- PROBLEM DETAILS
Would you reproduce the whole listing exactly, dropping any pictures it holds?

- PROVIDED RECORDS
((

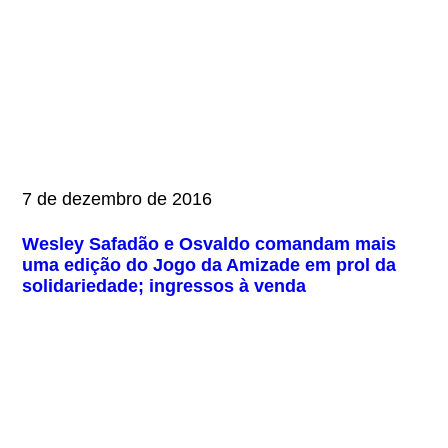
7 de dezembro de 2016
Wesley Safadão e Osvaldo comandam mais
uma edição do Jogo da Amizade em prol da
solidariedade; ingressos à venda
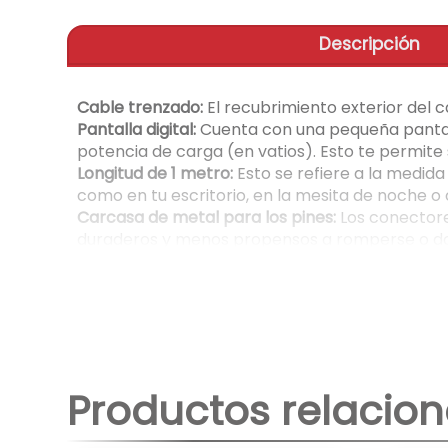
Descripción
Cable trenzado:
El recubrimiento exterior del c
Pantalla digital:
Cuenta con una pequeña pantall
potencia de carga (en vatios). Esto te permite 
Longitud de 1 metro:
Esto se refiere a la medida
como en tu escritorio, en la mesita de noche o 
Carcasa de metal para los pines:
Los conectores
duraderos y menos propensos a romperse o dob
Salida PD de 100 W (Tipo-C) y salida de 27 W (Li
100 W (PD Tipo-C):
La alta potencia de 10
MacBooks) y tabletas, utilizando el están
27 W (Lightning):
Esta potencia es específ
carga rápida optimizada para ellos.
Productos relacio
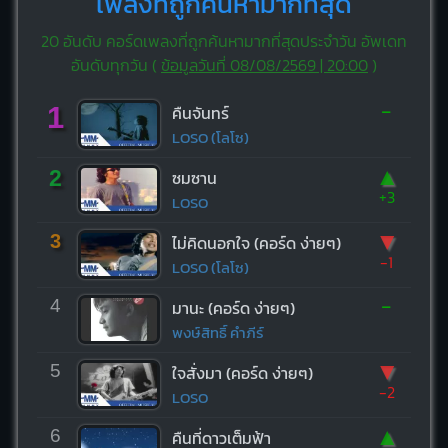
เพลงที่ถูกค้นหามากที่สุด
20 อันดับ คอร์ดเพลงที่ถูกค้นหามากที่สุดประจำวัน อัพเดท
อันดับทุกวัน (
ข้อมูลวันที่ 08/08/2569 | 20:00
)
-
1
คืนจันทร์
LOSO (โลโซ)
▲
2
ซมซาน
+3
LOSO
▼
3
ไม่คิดนอกใจ (คอร์ด ง่ายๆ)
-1
LOSO (โลโซ)
-
4
มานะ (คอร์ด ง่ายๆ)
พงษ์สิทธิ์ คำภีร์
▼
5
ใจสั่งมา (คอร์ด ง่ายๆ)
-2
LOSO
▲
6
คืนที่ดาวเต็มฟ้า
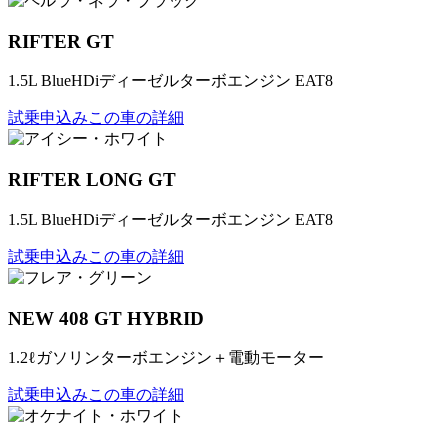
RIFTER GT
1.5L BlueHDiディーゼルターボエンジン EAT8
試乗申込み
この車の詳細
RIFTER LONG GT
1.5L BlueHDiディーゼルターボエンジン EAT8
試乗申込み
この車の詳細
NEW 408 GT HYBRID
1.2ℓガソリンターボエンジン＋電動モーター
試乗申込み
この車の詳細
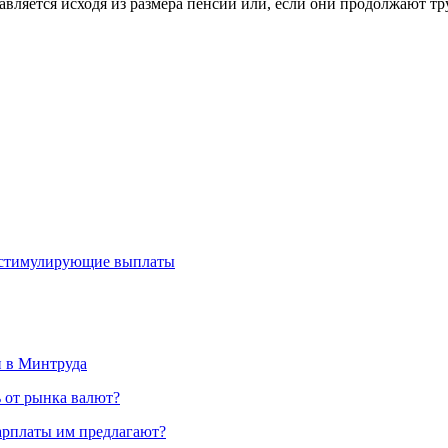
авляется исходя из размера пенсии или, если они продолжают тр
 стимулирующие выплаты
и в Минтруда
ь от рынка валют?
зарплаты им предлагают?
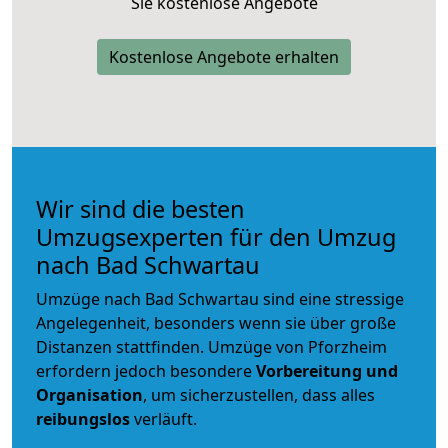
Sie kostenlose Angebote
Kostenlose Angebote erhalten
Wir sind die besten
Umzugsexperten für den Umzug
nach Bad Schwartau
Umzüge nach Bad Schwartau sind eine stressige
Angelegenheit, besonders wenn sie über große
Distanzen stattfinden. Umzüge von Pforzheim
erfordern jedoch besondere
Vorbereitung und
Organisation
, um sicherzustellen, dass alles
reibungslos
verläuft.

))

- RESPONSE TO THIS TASK
7 de dezembro de 2016
Wesley Safadão e Osvaldo comandam mais
uma edição do Jogo da Amizade em prol da
solidariedade; ingressos à venda
Descripción
Cable trenzado:
El recubrimiento exterior del c
Pantalla digital:
Cuenta con una pequeña pantall
potencia de carga (en vatios). Esto te permite 
Longitud de 1 metro:
Esto se refiere a la medida
como en tu escritorio, en la mesita de noche o 
Carcasa de metal para los pines:
Los conectores
duraderos y menos propensos a romperse o dob
Salida PD de 100 W (Tipo-C) y salida de 27 W (Li
100 W (PD Tipo-C):
La alta potencia de 10
MacBooks) y tabletas, utilizando el están
27 W (Lightning):
Esta potencia es específ
carga rápida optimizada para ellos.
Productos relacio
เพลงที่ถูกค้นหามากที่สุด
20 อันดับ คอร์ดเพลงที่ถูกค้นหามากที่สุดประจำวัน อัพเดท
อันดับทุกวัน (
ข้อมูลวันที่ 08/08/2569 | 20:00
)
-
1
คืนจันทร์
LOSO (โลโซ)
▲
2
ซมซาน
+3
LOSO
▼
3
ไม่คิดนอกใจ (คอร์ด ง่ายๆ)
-1
LOSO (โลโซ)
-
4
มานะ (คอร์ด ง่ายๆ)
พงษ์สิทธิ์ คำภีร์
▼
5
ใจสั่งมา (คอร์ด ง่ายๆ)
-2
LOSO
▲
6
คืนที่ดาวเต็มฟ้า
RIFTER GT
1.5L BlueHDiディーゼルターボエンジン EAT8
試乗申込み
この車の詳細
RIFTER LONG GT
1.5L BlueHDiディーゼルターボエンジン EAT8
試乗申込み
この車の詳細
NEW 408 GT HYBRID
1.2ℓガソリンターボエンジン＋電動モーター
試乗申込み
この車の詳細
авляется исходя из размера пенсии или, если они продолжают тр
 стимулирующие выплаты
и в Минтруда
ь от рынка валют?
зарплаты им предлагают?
Sie kostenlose Angebote
Kostenlose Angebote erhalten
Wir sind die besten
Umzugsexperten für den Umzug
nach Bad Schwartau
Umzüge nach Bad Schwartau sind eine stressige
Angelegenheit, besonders wenn sie über große
Distanzen stattfinden. Umzüge von Pforzheim
erfordern jedoch besondere
Vorbereitung und
Organisation
, um sicherzustellen, dass alles
reibungslos
verläuft.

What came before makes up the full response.